Just like in 2009, these kind of posts will look rather silly down the road. Go back to 2016 the posters here certainly called them overvalued IT stocks. Numerous interest rate hikes started very late 2015 and took rates from 0% to I think 2.5%.
When you have PG with a P/E of 30 and NKE with a P/E of 38, and that's with earnings artificially pumped up with short-term stimulus, you're looking at more than just a tech bubble.
No they are not by any standard measure. Shiller P/E is a joke people posted that shit back in 2009/2010 as well.
> A joke Shiller PE would have predicted the dotcom bubble if it had existed back then, not only that, but also the great depression.
Come on now Shiller's theories got destroyed after 2009. Do I need to fish out the posts on here ? I wonder how many traders like you got totally destroyed by this nonsense from 2009-2019. Even if you held onto your money the long opportunities missed were massive. Seriously, I addressed some of this back then and given time almost everything I said played out. So we get the "this time is different" crowd now and the same overly confident promises of blood in the street.
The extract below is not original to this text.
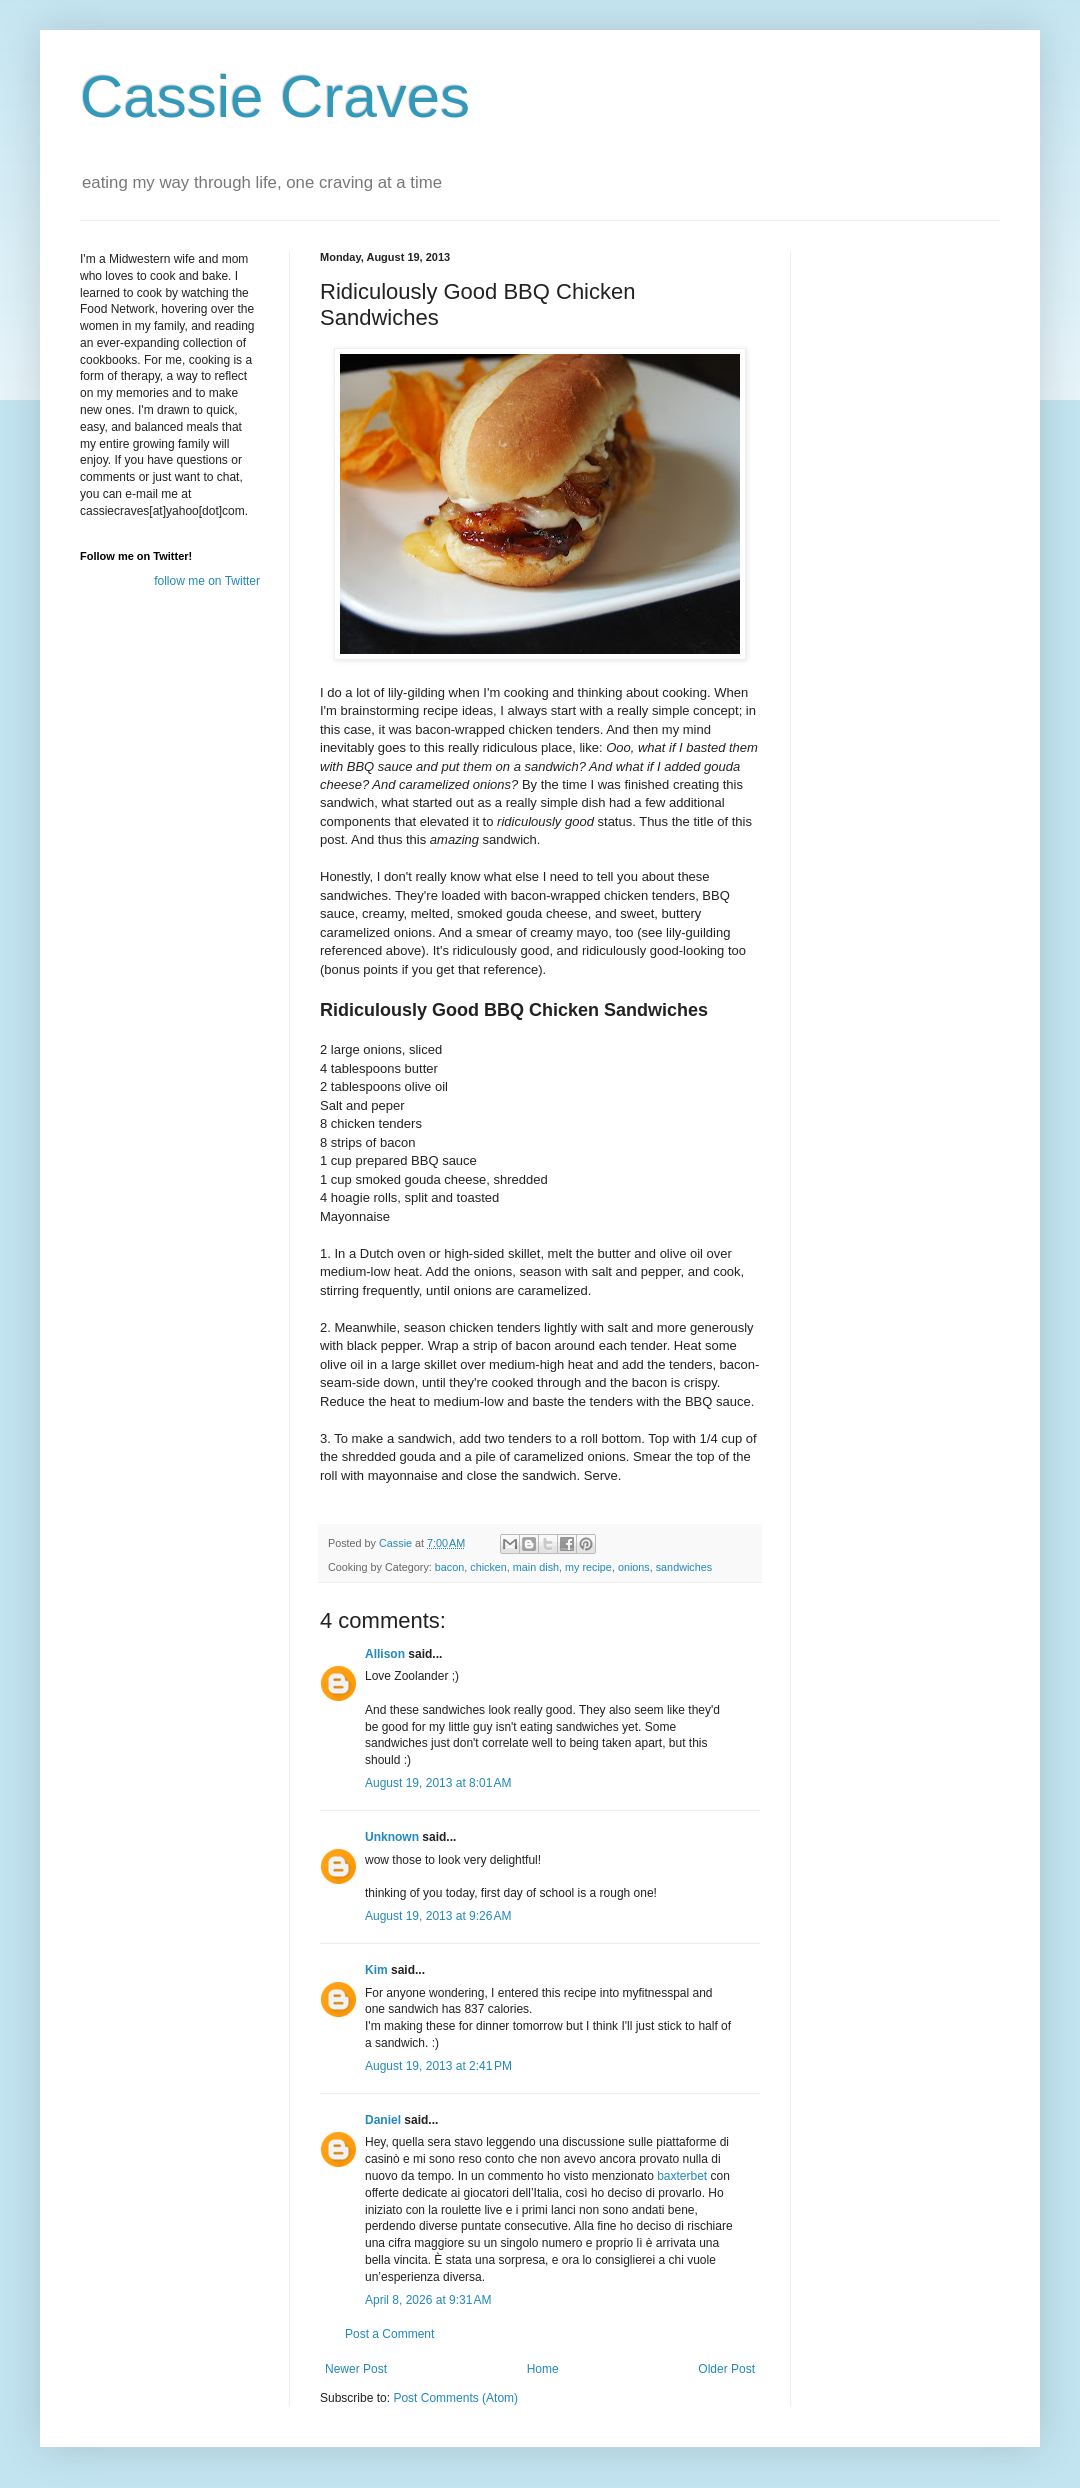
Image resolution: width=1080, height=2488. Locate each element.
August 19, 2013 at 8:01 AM (438, 1783)
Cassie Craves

CAPE was only at alarming levels in mid-late 2021. Long opportunities in 2020 would still have been abundant. I don't base most of my bearish sentiment on the CAPE, but rather there has been a lot of irrational exuberance in 2020 and 2021, and it seems like it had gone too far. From Rivian, a company valued like GM, but with no sales, or maybe Peloton, A LITERAL TREADMILL COMPANY valued at $47 billion at its peak. When you see these things, you start to doubt the rationality of the market. I haven't heard of any speculative growth rallies that haven't ended with a crash, correction, or decline.